Susan Cain posits in her book “Quiet: The Power of Introverts in a World That Can’t Stop Talking” that there is no correlation between people who speak well and people who have the best ideas. In my experience that has been proven true repeatedly. The ideas of the more reserved members of the team are every bit as important as those from the more outspoken members.
I write and speak frequently about the duties that I consider essential to being a leader day to day, but among those duties that I take part in for the long-term health of my team—part of my leadership long game—is to give a voice to the quiet members of the team.
A thing that I frequently see when I take on leadership of a team is that there are invariable numerous muted voices on the team, and the bearers of those voices—and the ideas they contain—are uniformly not being given the weight that they deserve. Leaders need to learn that the reserved, the shy, the introverts, the unsure of themselves, and the conflict averse have brilliant ideas bubbling underneath a surface that is waiting for someone to put in the effort to breach.
And make no mistake, it takes quite a bit of effort for most of us; me especially. As anybody who has ever met me can attest, I can be bombastic.1 When I get excited or enthusiastic, my voice gets loud and my words come quickly and relentlessly; my exuberance can result in a considerable amount of “me” in a given meeting.

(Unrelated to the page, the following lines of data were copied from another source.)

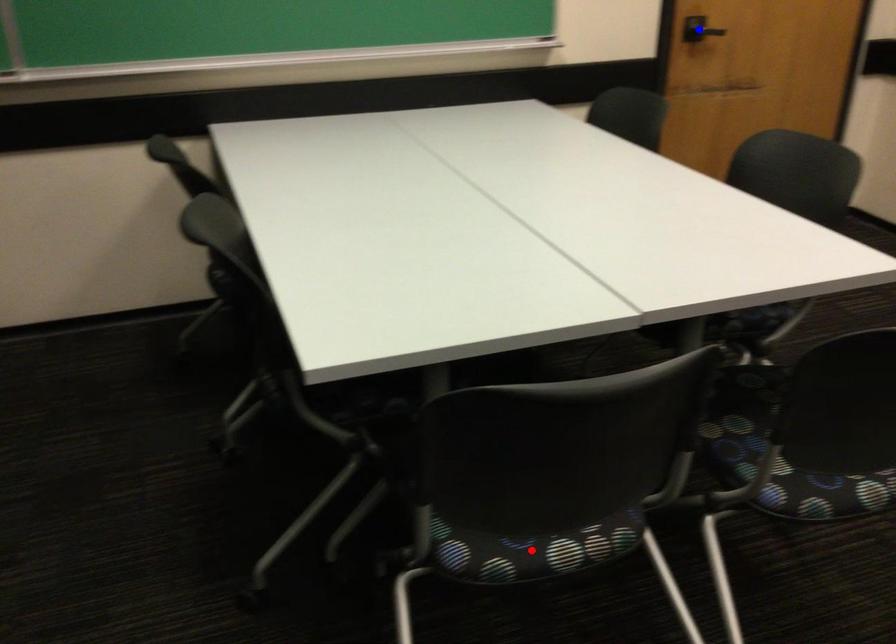 Question: Which of the two points in the image is closer to the camera?

Choices:
 (A) Blue point is closer.
 (B) Red point is closer.

Answer: (B) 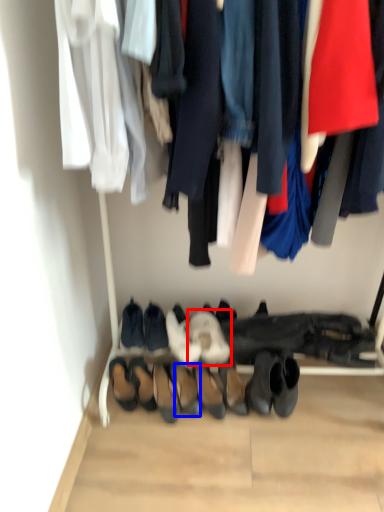 Question: Which of the following is the farthest to the observer, footwear (highlighted by a red box) or footwear (highlighted by a blue box)?

Choices:
 (A) footwear
 (B) footwear

Answer: (A) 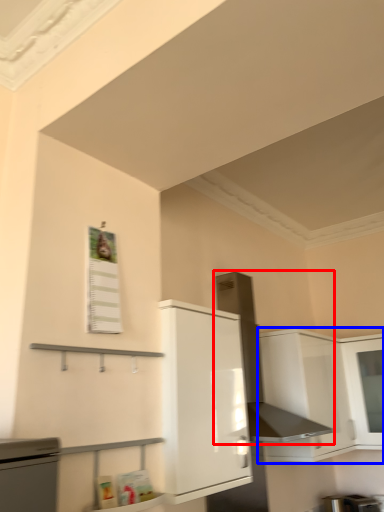 Question: Which object appears farthest to the camera in this image, exhaust hood (highlighted by a red box) or cabinetry (highlighted by a blue box)?

Choices:
 (A) exhaust hood
 (B) cabinetry

Answer: (B) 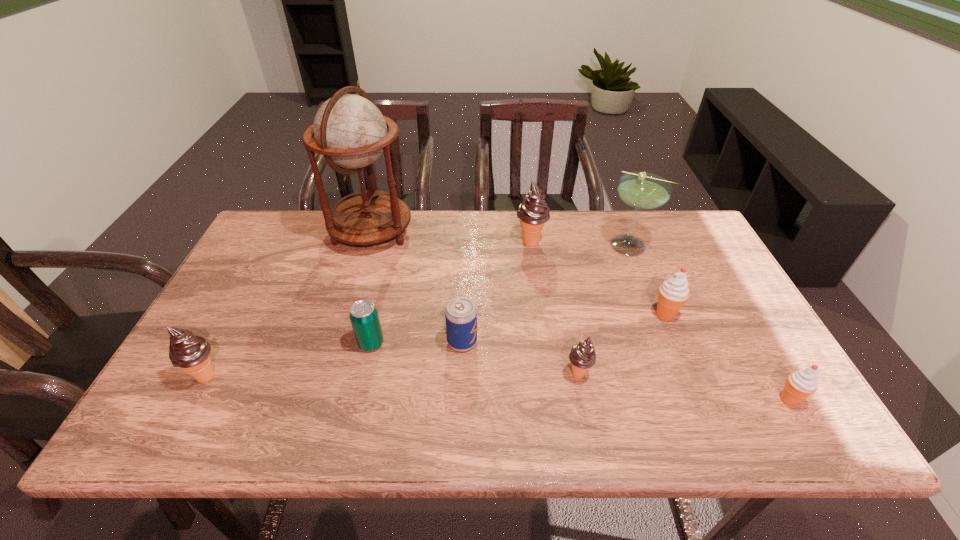 Locate an element on the screen. The image size is (960, 540). object that is at the near right corner is located at coordinates (801, 384).

This screenshot has height=540, width=960. In the image, there is a desktop. What are the coordinates of `free space at the far edge` in the screenshot? It's located at (573, 213).

Find the location of a particular element. free space at the near edge is located at coordinates (411, 429).

In the image, there is a desktop. Identify the location of vacant space at the left edge. This screenshot has width=960, height=540. (237, 310).

Identify the location of vacant space at the right edge of the desktop. (694, 325).

You are a GUI agent. You are given a task and a screenshot of the screen. Output one action in this format:
    pyautogui.click(x=<x>, y=<y>)
    Task: Click on the free space at the near left corner of the desktop
    Image resolution: width=960 pixels, height=540 pixels.
    Given the screenshot: What is the action you would take?
    pyautogui.click(x=161, y=415)

You are a GUI agent. You are given a task and a screenshot of the screen. Output one action in this format:
    pyautogui.click(x=<x>, y=<y>)
    Task: Click on the empty location between the fourth object from left to right and the leftmost object
    The height and width of the screenshot is (540, 960).
    Given the screenshot: What is the action you would take?
    pyautogui.click(x=334, y=359)

Find the location of `vacant point located between the left beer can and the farther red icecream`. vacant point located between the left beer can and the farther red icecream is located at coordinates (518, 329).

Where is `vacant area that lies between the smallest chocolate icecream and the green martini`? This screenshot has height=540, width=960. vacant area that lies between the smallest chocolate icecream and the green martini is located at coordinates (605, 309).

What are the coordinates of `vacant area that lies between the smallest chocolate icecream and the tallest icecream` in the screenshot? It's located at (555, 308).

In my experience, the same is true to varying degrees for a lot of leaders; the selection bias in place for leadership tends toward those that are outgoing or at least are situationally outgoing. Because of this, it requires a focused, conscious approach to ensuring that I’m not only avoiding drowning out the quiet voices, but actively making it possible for them to speak.

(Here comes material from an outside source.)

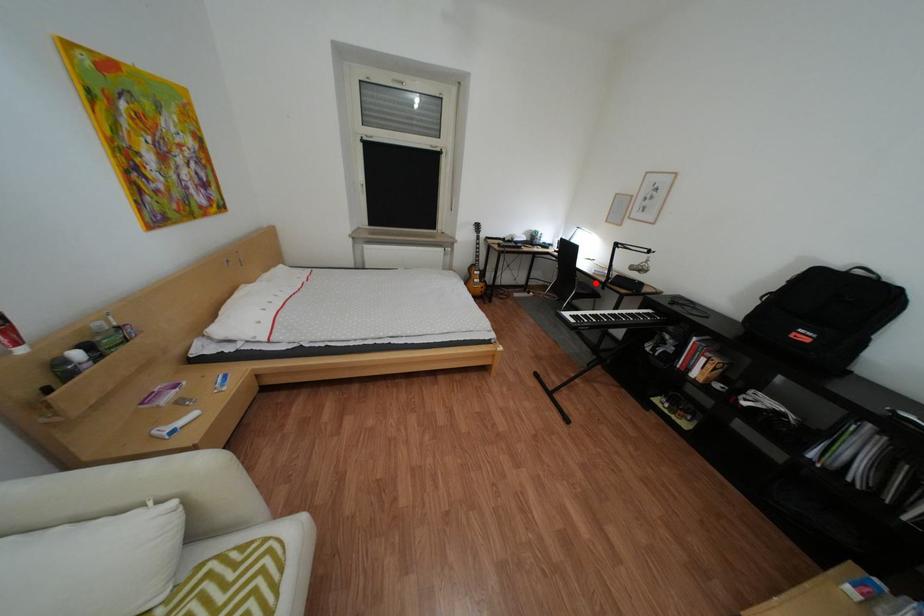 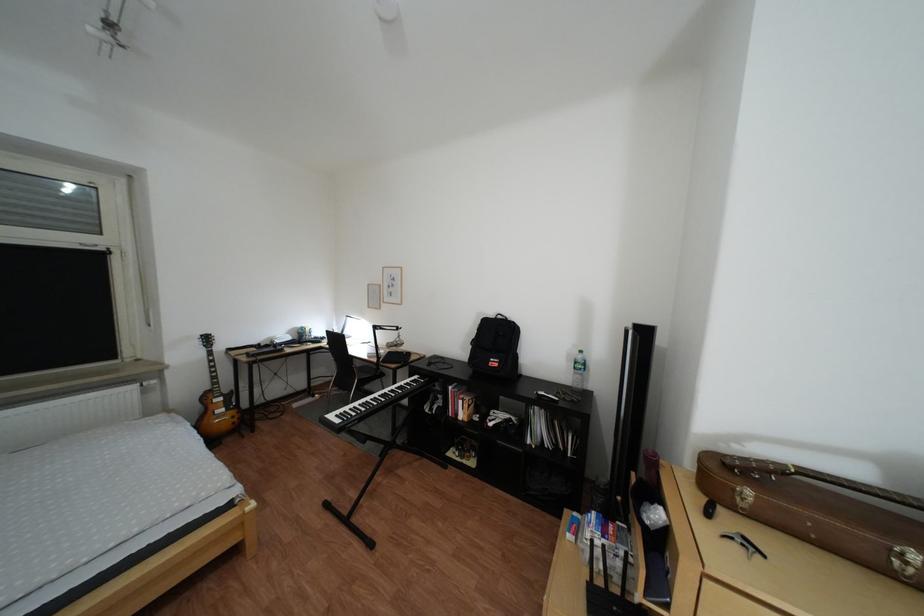 Question: I am providing you with two images of the same scene from different viewpoints. A red point is shown in image1. For the corresponding object point in image2, is it positioned nearer or farther from the camera?

Choices:
 (A) Nearer
 (B) Farther

Answer: (B)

For a variety of reasons, the softer voices have decided that their ideas are not worthwhile or not worth sharing. Perhaps they suffer from impostor syndrome and feel that their ideas have little merit; or they have volunteered ideas in the past only to see them ignored or (worse) perverted into something terrible; maybe they’re simply conflict averse and don’t want to have to “fight” for their idea.
There are countless possible reasons for your teammates’ reticence to speak up, and it is important that you seek out, as a first step, those reasons for each member of your team from whom you wish to hear. There is no one size fits all solution, you will have to apply a solution uniquely to each type of situation.
Tailoring your approach to the individual is profoundly important. Impostor syndrome sufferers might need to have a private forum in the beginning to speak their ideas initially before you encourage them to share with the broader team. Those that have had their ideas stomped or ruined might require being given some degree of stewardship over the direction of their idea’s implementation throughout its lifecycle until they can learn to trust you and the team. Those that are conflict averse might need the brainstorming environment to be just a little more contained. Different strokes, as they say, for different folks.
There are, however, some more universal tactics you can apply. For example, you can stop giving preference for ideas expressed authoritatively—ideas presented softly and preceded by “don’t you think that maybe it MIGHT be a good idea if…” have every bit as much of a chance to be as great as ideas broadcast in the format of “Obviously we should…” or some other such declaration. I am guilty of this as much as anybody, I speak almost exclusively in broad declarations of ideas to which I am only weakly attached. A strategy that I use is to go out of my way to end one of my declarations with some indication that I’m not directing, but brainstorming—something akin to “…but that’s just an idea, who else has a thought?” I even do this for other people’s declarations; following such a sentiment with “…that’s an excellent idea, I like it when we brainstorm, who else has something.”2
You can actively look for and engage speakers that are waiting for a break in conversation that will likely never come—creating that break for them, preferably without calling them out directly. There are a number of tactics for inserting a break, but I like to use an activity halt of some sort. If we’re not yet whiteboarding the ideas, I’ll stop the discussion for second when I see that it has become really focused on a small part of the group and ask one of the heavy participants to go to the whiteboard and write our ideas down. If we’re already whiteboarding, I might call for a pause so that we can group our ideas in some artificial way. Regardless of the method, the goal is to create a moment within a frantic conversation that will allow a more subdued voice to insert itself.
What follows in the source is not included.